Install with the right extras
pip install ygg # core: pyarrow + polars + yggrs
pip install "ygg[data]" # pandas + numpy + sqlglot
pip install "ygg[bigdata]" # pyspark + delta-spark
pip install "ygg[delta]" # deltalake
pip install "ygg[databricks]" # databricks-sdk
pip install "ygg[api]" # fastapi + uvicorn + pydantic
pip install "ygg[http]" # urllib3 + xxhash
pip install "ygg[pickle]" # cloudpickle + dill + zstandard + xxhash + blake3
pip install "ygg[mongo]" # mongoengine
pip install "ygg[postgres]" # psycopg + adbc-driver-postgresql
pip install "ygg[kafka]" # confluent-kafka
pip install "ygg[dev]" # everything for local development
Editable dev install:
cd python
uv venv .venv && source .venv/bin/activate
uv pip install -e .[dev]
Progressive examples
1. Cast scalars
from yggdrasil.data.cast.registry import convert
convert("42", int) # 42
convert("3.14", float) # 3.14
convert("yes", bool) # True
convert("2024-06-01", "date") # datetime.date(2024, 6, 1)
2. Dict → typed dataclass
from dataclasses import dataclass
from yggdrasil.data.cast.registry import convert
@dataclass
class User:
id: int
email: str
active: bool = True
convert({"id": "7", "email": "ada@example.com", "active": "false"}, User)
# User(id=7, email='ada@example.com', active=False)
3. Register a custom converter
from decimal import Decimal
from yggdrasil.data.cast.registry import convert, register_converter
@register_converter(str, Decimal)
def _str_to_decimal(value: str, options=None) -> Decimal:
return Decimal(value.replace(",", "."))
convert("19,95", Decimal) # Decimal('19.95')

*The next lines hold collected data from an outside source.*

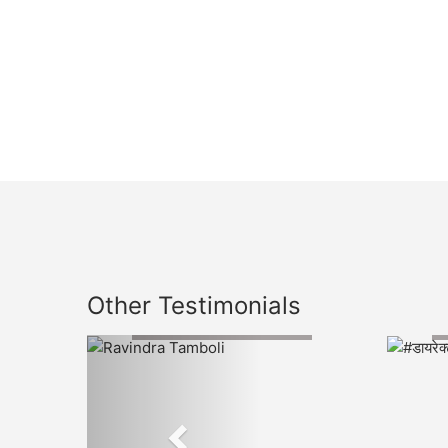
शिरोडकर
Other Testimonials
Ravindra Tamboli
Previous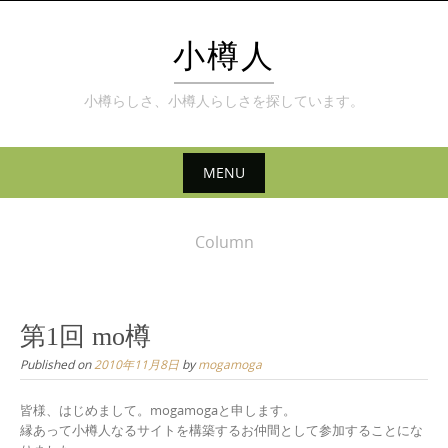
Skip
to
小樽人
content
小樽らしさ、小樽人らしさを探しています。
MENU
Skip
to
Column
content
第1回 mo樽
Published on
2010年11月8日
by
mogamoga
皆様、はじめまして。mogamogaと申します。
縁あって小樽人なるサイトを構築するお仲間として参加することにな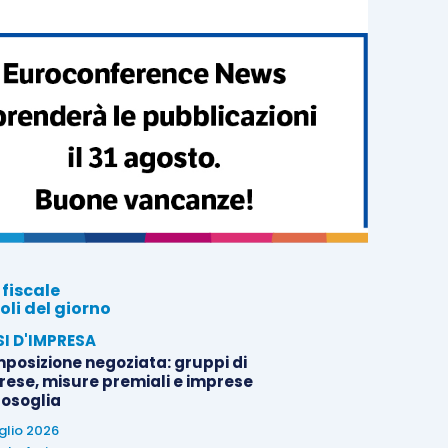
 fiscale
oli del giorno
SI D'IMPRESA
posizione negoziata: gruppi di
rese, misure premiali e imprese
tosoglia
uglio 2026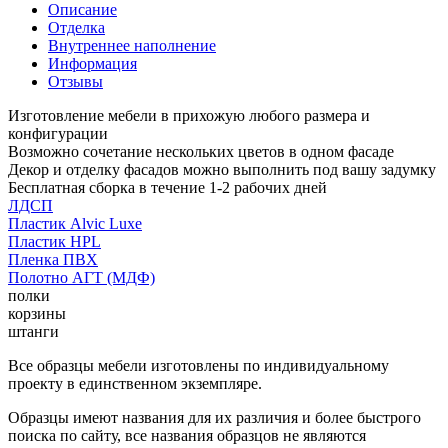
Описание
Отделка
Внутреннее наполнение
Информация
Отзывы
Изготовление мебели в прихожую любого размера и
конфигурации
Возможно сочетание нескольких цветов в одном фасаде
Декор и отделку фасадов можно выполнить под вашу задумку
Бесплатная сборка в течение 1-2 рабочих дней
ЛДСП
Пластик Alvic Luxe
Пластик HPL
Пленка ПВХ
Полотно АГТ (МДФ)
полки
корзины
штанги
Все образцы мебели изготовлены по индивидуальному
проекту в единственном экземпляре.
Образцы имеют названия для их различия и более быстрого
поиска по сайту, все названия образцов не являются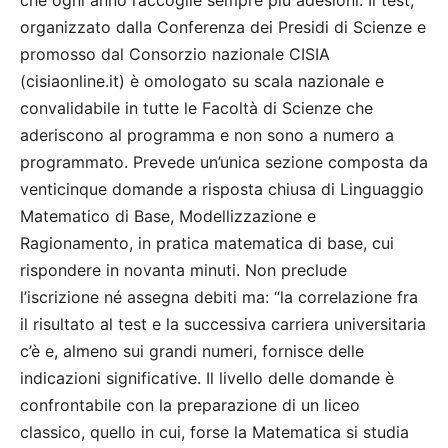
che ogni anno raccoglie sempre più adesioni. Il test,
organizzato dalla Conferenza dei Presidi di Scienze e
promosso dal Consorzio nazionale CISIA
(cisiaonline.it) è omologato su scala nazionale e
convalidabile in tutte le Facoltà di Scienze che
aderiscono al programma e non sono a numero a
programmato. Prevede un’unica sezione composta da
venticinque domande a risposta chiusa di Linguaggio
Matematico di Base, Modellizzazione e
Ragionamento, in pratica matematica di base, cui
rispondere in novanta minuti. Non preclude
l’iscrizione né assegna debiti ma: “la correlazione fra
il risultato al test e la successiva carriera universitaria
c’è e, almeno sui grandi numeri, fornisce delle
indicazioni significative. Il livello delle domande è
confrontabile con la preparazione di un liceo
classico, quello in cui, forse la Matematica si studia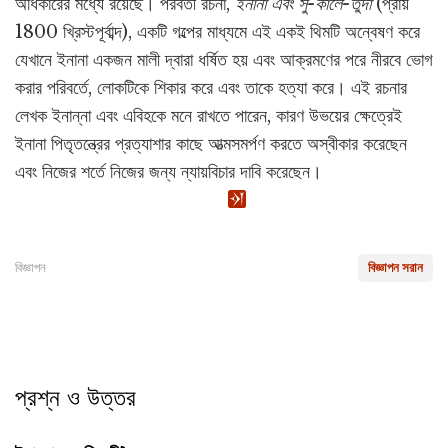
অধিকারের মধ্যে রয়েছে। পরবর্তী রচনা,
ইনানা এবং সু-কালে-তুদা
(প্রায়
1800 খ্রিস্টপূর্বাব্দ), একটি গল্পের মাধ্যমে এই একই থিমটি অন্বেষণ করে
যেখানে ইনানা একজন মালী দ্বারা ধর্ষিত হয় এবং আক্রমণের পরে নীরবে ভোগ
করার পরিবর্তে, লোকটিকে শিকার করে এবং তাকে হত্যা করে। এই রচনার
লেখক ইনান্না এবং এবিহকে মনে রাখতে পারেন, কারণ উভয়ের ক্ষেত্রেই
ইনানা পিতৃতন্ত্রের প্রত্যাশার কাছে আত্মসমর্পণ করতে অস্বীকার করেছেন
এবং নিজের শর্তে নিজের জন্য ন্যায়বিচার দাবি করেছেন।
বিজ্ঞাপন
বিজ্ঞাপন সরান
প্রশ্ন ও উত্তর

4. Infer Arrow fields from Python type hints
import yggdrasil.arrow as pa
from yggdrasil.arrow import arrow_field_from_hint
pa.schema([
arrow_field_from_hint(int, name="id"),
arrow_field_from_hint(list[str], name="tags"),
arrow_field_from_hint(dict[str, float], name="metrics"),
])
5. Cast an Arrow table to a target schema
import yggdrasil.arrow as pa
from yggdrasil.arrow.cast import cast_arrow_tabular
from yggdrasil.data.cast.options import CastOptions
raw = pa.table({"id": ["1", "2"], "score": ["9.1", "8.7"]})
target = pa.schema([
pa.field("id", pa.int64(), nullable=False),
pa.field("score", pa.float64(), nullable=False),
])
out = cast_arrow_tabular(raw, CastOptions(target_field=target, strict_match_names=True))
print(out.schema)
6. Convert across engines (Polars / pandas / Spark)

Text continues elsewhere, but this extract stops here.